Governance bucket convention
Governance is organization-scoped by design: one gov
repo, many projects registered under projects/{name}/.
Recommend:
acme-datom-gov/ # one bucket per organization
projects/STUDY_001/...
projects/ADAM_STUDY_001/...
projects/STUDY_002/...
In code:
gov_store <- datom_store_s3(
bucket = "acme-datom-gov",
prefix = "", # dedicated bucket; no prefix needed
region = "us-east-1",
access_key = ..., secret_key = ...
)Use a dedicated bucket with empty prefix when you
can. Use a prefix (e.g. prefix = "datom-gov/") only when
you must share the bucket with other tooling – the prefix then
namespaces datom inside a multi-tenant bucket.
Alternative patterns
Program-per-bucket
When a single compound has many studies (multiple phases, indications, populations), consolidate at the program level:
compound-X-datom/
study-001/datom/STUDY_001/... # prefix = "study-001/"
study-001/adam/datom/ADAM_STUDY_001/...
study-002/datom/STUDY_002/...
study-002/adam/datom/ADAM_STUDY_002/...
-
IAM: scope at prefix level
(
study-001/*) rather than bucket level.
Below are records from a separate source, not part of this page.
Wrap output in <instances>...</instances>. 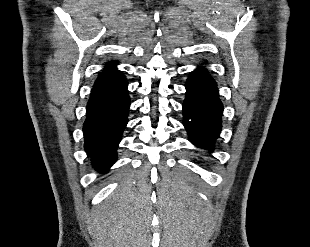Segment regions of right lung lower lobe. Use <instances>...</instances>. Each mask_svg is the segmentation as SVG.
<instances>
[{"instance_id": "obj_1", "label": "right lung lower lobe", "mask_w": 310, "mask_h": 247, "mask_svg": "<svg viewBox=\"0 0 310 247\" xmlns=\"http://www.w3.org/2000/svg\"><path fill=\"white\" fill-rule=\"evenodd\" d=\"M130 98L127 82L95 85L83 125L85 150L97 171L105 172L116 161V149L128 122Z\"/></svg>"}]
</instances>
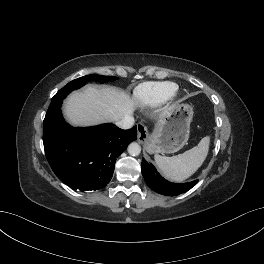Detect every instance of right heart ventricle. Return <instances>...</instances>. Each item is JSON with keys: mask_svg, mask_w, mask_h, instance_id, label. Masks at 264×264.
<instances>
[{"mask_svg": "<svg viewBox=\"0 0 264 264\" xmlns=\"http://www.w3.org/2000/svg\"><path fill=\"white\" fill-rule=\"evenodd\" d=\"M177 90V84L171 81H152L140 84L134 91V97L143 107L156 106Z\"/></svg>", "mask_w": 264, "mask_h": 264, "instance_id": "1", "label": "right heart ventricle"}]
</instances>
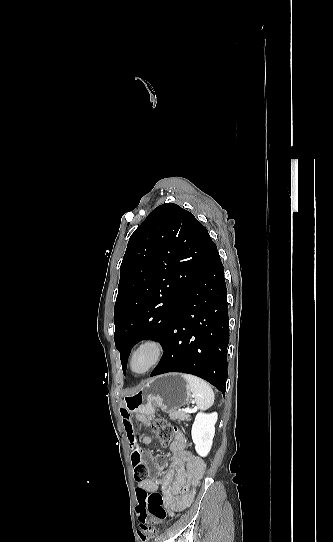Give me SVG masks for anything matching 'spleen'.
<instances>
[{"mask_svg":"<svg viewBox=\"0 0 333 542\" xmlns=\"http://www.w3.org/2000/svg\"><path fill=\"white\" fill-rule=\"evenodd\" d=\"M181 376L187 382L198 410L211 408L214 404V392L211 386L197 376H191V374H181Z\"/></svg>","mask_w":333,"mask_h":542,"instance_id":"obj_1","label":"spleen"}]
</instances>
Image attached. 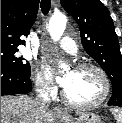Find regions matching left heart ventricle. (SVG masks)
I'll use <instances>...</instances> for the list:
<instances>
[{
    "label": "left heart ventricle",
    "mask_w": 122,
    "mask_h": 123,
    "mask_svg": "<svg viewBox=\"0 0 122 123\" xmlns=\"http://www.w3.org/2000/svg\"><path fill=\"white\" fill-rule=\"evenodd\" d=\"M68 82L64 87L67 95L77 102H90L98 99L104 91V83L97 71L91 68L66 73Z\"/></svg>",
    "instance_id": "b2bd125f"
}]
</instances>
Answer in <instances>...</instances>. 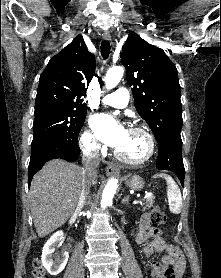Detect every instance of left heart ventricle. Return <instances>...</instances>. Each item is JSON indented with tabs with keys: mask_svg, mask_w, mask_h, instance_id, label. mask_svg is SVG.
I'll list each match as a JSON object with an SVG mask.
<instances>
[{
	"mask_svg": "<svg viewBox=\"0 0 221 278\" xmlns=\"http://www.w3.org/2000/svg\"><path fill=\"white\" fill-rule=\"evenodd\" d=\"M117 150L129 159H141L148 150L147 140L140 133L127 131L124 143Z\"/></svg>",
	"mask_w": 221,
	"mask_h": 278,
	"instance_id": "obj_1",
	"label": "left heart ventricle"
}]
</instances>
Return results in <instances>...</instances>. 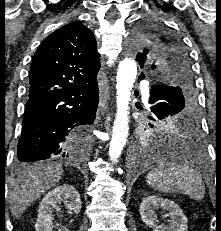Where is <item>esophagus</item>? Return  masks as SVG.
<instances>
[{"label":"esophagus","mask_w":221,"mask_h":231,"mask_svg":"<svg viewBox=\"0 0 221 231\" xmlns=\"http://www.w3.org/2000/svg\"><path fill=\"white\" fill-rule=\"evenodd\" d=\"M100 105L102 108V113H105L108 109L107 98L105 96L101 99Z\"/></svg>","instance_id":"esophagus-1"}]
</instances>
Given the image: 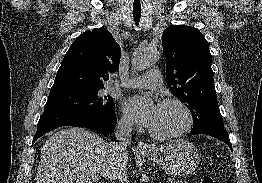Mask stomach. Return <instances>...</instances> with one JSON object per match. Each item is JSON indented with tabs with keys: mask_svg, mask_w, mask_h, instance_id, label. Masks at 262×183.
I'll return each instance as SVG.
<instances>
[{
	"mask_svg": "<svg viewBox=\"0 0 262 183\" xmlns=\"http://www.w3.org/2000/svg\"><path fill=\"white\" fill-rule=\"evenodd\" d=\"M142 155L176 176L194 172L200 157L197 148L186 140H172Z\"/></svg>",
	"mask_w": 262,
	"mask_h": 183,
	"instance_id": "stomach-1",
	"label": "stomach"
}]
</instances>
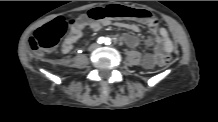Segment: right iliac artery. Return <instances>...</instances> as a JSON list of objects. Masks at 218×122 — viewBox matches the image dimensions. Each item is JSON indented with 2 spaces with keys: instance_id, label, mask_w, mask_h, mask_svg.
Here are the masks:
<instances>
[{
  "instance_id": "obj_1",
  "label": "right iliac artery",
  "mask_w": 218,
  "mask_h": 122,
  "mask_svg": "<svg viewBox=\"0 0 218 122\" xmlns=\"http://www.w3.org/2000/svg\"><path fill=\"white\" fill-rule=\"evenodd\" d=\"M97 42H98L99 44H102V43L105 42V38H104V37H100V38H98Z\"/></svg>"
}]
</instances>
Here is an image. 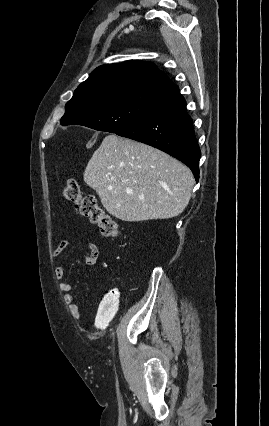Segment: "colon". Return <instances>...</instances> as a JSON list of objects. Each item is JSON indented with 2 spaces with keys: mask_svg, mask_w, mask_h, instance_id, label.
Listing matches in <instances>:
<instances>
[{
  "mask_svg": "<svg viewBox=\"0 0 269 426\" xmlns=\"http://www.w3.org/2000/svg\"><path fill=\"white\" fill-rule=\"evenodd\" d=\"M63 198L75 204L81 216L95 225L105 237L119 236V227L116 220L99 205L93 195H83L76 180H68L62 189Z\"/></svg>",
  "mask_w": 269,
  "mask_h": 426,
  "instance_id": "5ec220e1",
  "label": "colon"
}]
</instances>
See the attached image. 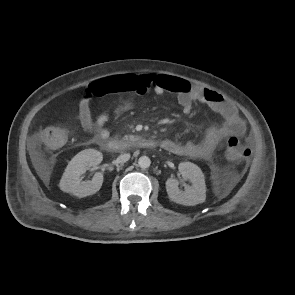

More policy work; fewer buckets. - When to use: 20+ studies under one program; IT pressure on bucket counts; consistent IRB scope per program.
-
Migration from Pattern A: each study’s bucket
becomes a top-level prefix in the program bucket. Move data once via the
future
datom_migrate_data();ref.jsonis rewritten and readers pick up the new location automatically.
Org-per-bucket
One bucket for the whole organization, everything prefixed:
acme-datom/
program-X/study-001/datom/STUDY_001/...
program-Y/study-042/datom/STUDY_042/...
- IAM: requires policy-document discipline. Only viable with mature IAM tooling (Lake Formation, SCPs, OPA).
- When to use: large organizations with centralized data governance, where the bucket-count overhead of Pattern A becomes a real cost.
- Trade-off: highest flexibility, weakest natural boundaries.
Migration between patterns
The patterns are not mutually exclusive in time. A common path:
- Start with Pattern A (bucket-per-study). Simple, fast, IRB-aligned.
- Around 20-30 studies, IT requests bucket consolidation. Migrate to Pattern B (program-per-bucket).
- Eventually, large orgs centralize on Pattern C with Lake Formation.
datom’s ref.json is the migration commit point: once gov
updates the location, readers automatically follow. Per-version history
is preserved when datom_migrate_data() ships; until then,
migrations decommission + re-init (see S3
Setup and Promotion for the mechanics).
Quick decision guide
| You have… | Use |
|---|---|
| One study, small team, no special IAM needs | Pattern A, empty data prefix |
| Multiple data products per study (raw + ADaM + TLF) | Pattern A, prefix per product |
| Many studies under one compound, IT wants fewer buckets | Pattern B |
| Enterprise data lake with central governance | Pattern C |
| Sharing the gov bucket with other tooling | Pattern A or B with prefix = "datom-gov/"
|
When in doubt: start with Pattern A. You can migrate later; the inverse is rarely true.